No me deja de venir a la mente aquella sentencia del presidente Marcelo T. de Alvear cuando le consultaron respecto a la invasión de marines yanquis en Nicaragua y la lucha de Augusto César Sandino por defender la soberanía del pueblo nicaragüense: “Nicaragua está demasiado lejos para que los argentinos nos preocupemos por su destino”. Ecuador, ¿está demasiado lejos?
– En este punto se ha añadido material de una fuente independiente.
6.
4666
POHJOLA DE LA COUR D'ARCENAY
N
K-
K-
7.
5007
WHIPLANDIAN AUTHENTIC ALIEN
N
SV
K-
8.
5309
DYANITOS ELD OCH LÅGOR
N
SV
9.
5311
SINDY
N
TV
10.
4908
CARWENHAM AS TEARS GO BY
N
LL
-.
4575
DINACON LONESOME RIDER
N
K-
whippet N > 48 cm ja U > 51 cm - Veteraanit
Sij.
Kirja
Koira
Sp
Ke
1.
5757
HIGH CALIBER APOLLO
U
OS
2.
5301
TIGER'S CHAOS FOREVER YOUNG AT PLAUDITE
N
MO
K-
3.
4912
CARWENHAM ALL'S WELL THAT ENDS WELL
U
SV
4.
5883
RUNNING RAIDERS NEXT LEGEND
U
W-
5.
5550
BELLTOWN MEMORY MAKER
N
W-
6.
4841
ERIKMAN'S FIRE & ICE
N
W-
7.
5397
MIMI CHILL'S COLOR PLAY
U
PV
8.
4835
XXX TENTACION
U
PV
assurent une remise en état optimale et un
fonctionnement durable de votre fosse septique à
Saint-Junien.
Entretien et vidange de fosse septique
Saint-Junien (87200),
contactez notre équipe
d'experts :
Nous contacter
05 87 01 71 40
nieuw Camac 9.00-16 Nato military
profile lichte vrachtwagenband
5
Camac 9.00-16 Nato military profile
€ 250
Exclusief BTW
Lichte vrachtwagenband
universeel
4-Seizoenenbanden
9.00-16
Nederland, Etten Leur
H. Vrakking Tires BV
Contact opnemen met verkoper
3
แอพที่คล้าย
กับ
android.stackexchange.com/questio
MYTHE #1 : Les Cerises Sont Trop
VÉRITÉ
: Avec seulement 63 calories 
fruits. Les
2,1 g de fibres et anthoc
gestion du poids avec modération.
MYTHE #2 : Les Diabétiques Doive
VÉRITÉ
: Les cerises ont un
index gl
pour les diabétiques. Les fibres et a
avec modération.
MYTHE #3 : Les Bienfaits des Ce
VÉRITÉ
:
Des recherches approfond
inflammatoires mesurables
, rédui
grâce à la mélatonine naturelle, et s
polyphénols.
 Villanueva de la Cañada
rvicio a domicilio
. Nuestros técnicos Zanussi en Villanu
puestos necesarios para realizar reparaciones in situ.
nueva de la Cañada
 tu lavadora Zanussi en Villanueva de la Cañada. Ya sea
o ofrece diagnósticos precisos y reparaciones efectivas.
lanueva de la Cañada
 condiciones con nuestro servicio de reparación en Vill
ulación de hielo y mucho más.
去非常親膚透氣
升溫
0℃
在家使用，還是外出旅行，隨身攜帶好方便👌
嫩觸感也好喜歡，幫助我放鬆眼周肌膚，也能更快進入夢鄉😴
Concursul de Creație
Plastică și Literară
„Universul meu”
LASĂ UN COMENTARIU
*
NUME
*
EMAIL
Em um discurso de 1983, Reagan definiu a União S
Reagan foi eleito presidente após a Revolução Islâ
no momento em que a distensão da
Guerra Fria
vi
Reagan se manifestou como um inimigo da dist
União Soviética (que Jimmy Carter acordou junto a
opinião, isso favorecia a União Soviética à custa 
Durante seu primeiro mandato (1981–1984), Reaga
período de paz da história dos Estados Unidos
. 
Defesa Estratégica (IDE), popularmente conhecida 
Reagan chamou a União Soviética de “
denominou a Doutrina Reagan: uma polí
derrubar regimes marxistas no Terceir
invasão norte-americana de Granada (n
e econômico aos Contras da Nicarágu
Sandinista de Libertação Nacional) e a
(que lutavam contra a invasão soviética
Chile, Colombia y Perú ¿están demasiado lejos para que los argentinos nos preocupemos por sus destinos? ¿O será que las crisis nos van transformando poco a poco en monstruos, que nos hacen encerrarnos en nosotros mismos, odiar al que tenemos al lado y desoír lo que está pasando con esos pueblos hermanos? ¿El “andáte a Chile” no es igual a la frase del aristócrata porteño que supo gobernar la Argentina en 1922? Evidentemente no se trata de coordenadas ideológicas, sino de posiciones dentro de la estructura social que hace brotar el peor y más rancio de los nacionalismos, porque de ser ideológica la cuestión, hay expresiones a las que, yo, por lo menos, no le encuentro explicación, como las que acabamos de repasar. ¡Así no hay GPS ideológico que aguante!

En suma, a este cinismo pseudonacionalista de “acá tenemos un pueblo movilizado” y otras yerbas, es mejor contestarle con una poca de memoria histórica, aunque ésta se asemeje a una puteada.

Referencias

[1] Manuel Ugarte, El porvenir de América Latina, Prometeo Editor, Valencia, 1910 en La nación latinoamericana, compilación, prólogo, notas y cronología de Norberto Galasso, Biblioteca Ayacucho, Caracas, 1978, p. 16.